In [1]:

using Polynomials, PyPlot, LinearAlgebra
# force IJulia to display as LaTeX rather than HTML
Base.showable(::MIME"text/html", ::Polynomial) = false

Eigenvalues: The Key Idea¶

If we can find a solution $x \ne 0$ to

$$ Ax = \lambda x $$

then, for this vector, the matrix $A$ acts like a scalar. $x$ is called an eigenvector of $A$, and $\lambda$ is called an eigenvalue.

In fact, for an $m \times m$ matrix $A$, we typically find $m$ linearly independendent eigenvectors $x_1,x_2,\ldots,x_m$ and $m$ corresponding eigenvalues $\lambda_1, \lambda_2, \ldots, \lambda_m$. Such a matrix is called diagonalizable. Most matrices are diagonalizable; we will deal with the rare "defective" (non-diagonalizable) case later.

Given such a basis of eigenvectors, the key idea for using them is:

Take any vector $x$ and expand it in this basis: $x = c_1 x_1 + \cdots c_m x_n$, or $x = Xc$ or $c = X^{-1}x$ where $X$ is the matrix whose columns are the eigenvectors.
For each eigenvector $x_k$, the matrix $A$ acts like a scalar $\lambda_k$. Multiplication or division corresponds to multiplying/dividing $x_k$ by $\lambda_k$. Solve your problem for each eigenvector by treating A as the scalar λ.
Add up the solution to your problem (sum the basis of the eigenvectors).
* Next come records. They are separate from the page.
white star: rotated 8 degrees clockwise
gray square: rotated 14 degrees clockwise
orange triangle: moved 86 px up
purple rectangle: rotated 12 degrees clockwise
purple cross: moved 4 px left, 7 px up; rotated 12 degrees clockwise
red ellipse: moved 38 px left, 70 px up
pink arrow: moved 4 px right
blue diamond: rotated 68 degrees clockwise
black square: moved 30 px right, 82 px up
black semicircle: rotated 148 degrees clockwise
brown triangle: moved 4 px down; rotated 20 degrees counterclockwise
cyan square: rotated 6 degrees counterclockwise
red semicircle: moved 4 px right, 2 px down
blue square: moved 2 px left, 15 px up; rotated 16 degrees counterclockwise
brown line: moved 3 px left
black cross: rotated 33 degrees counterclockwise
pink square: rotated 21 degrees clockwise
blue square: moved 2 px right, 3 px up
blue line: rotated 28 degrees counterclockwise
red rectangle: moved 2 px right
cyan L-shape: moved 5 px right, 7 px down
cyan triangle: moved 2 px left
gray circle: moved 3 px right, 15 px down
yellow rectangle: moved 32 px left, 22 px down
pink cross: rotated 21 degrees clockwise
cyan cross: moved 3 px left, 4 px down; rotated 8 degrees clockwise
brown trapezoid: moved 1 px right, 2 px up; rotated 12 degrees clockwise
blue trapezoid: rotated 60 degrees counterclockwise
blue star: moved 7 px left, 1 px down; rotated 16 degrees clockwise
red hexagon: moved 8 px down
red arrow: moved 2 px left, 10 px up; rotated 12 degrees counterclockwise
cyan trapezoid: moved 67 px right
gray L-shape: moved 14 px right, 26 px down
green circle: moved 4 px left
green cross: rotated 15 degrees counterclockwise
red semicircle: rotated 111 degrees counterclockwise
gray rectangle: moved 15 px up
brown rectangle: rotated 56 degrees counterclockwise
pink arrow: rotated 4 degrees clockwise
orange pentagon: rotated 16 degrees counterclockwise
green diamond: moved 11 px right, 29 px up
That is, multiply the new coefficients by $X$.

The characteristic polynomial¶

To find the eigenvalues, one approach is to realize that $Ax = \lambda x$ means:

$$ (A - \lambda I) x = 0 \, , $$

so the matrix $A - \lambda I$ is singular for any eigenvalue λ. This corresponds to the determinant being zero:

$$ p(\lambda) = \det(A - \lambda I) = 0 $$

where $p(\lambda)$ is the characteristic polynomial of A: a polynomial of degree m if $A$ is $m \times m$. The roots of this polynomial are the eigenvalues λ.

A polynomial of degree $m$ has at most $m$ roots (possibly complex), and typically has $m$ distinct roots. This is why most matrices have $m$ distinct eigenvalues/eigenvectors, and are therefore diagonalizable.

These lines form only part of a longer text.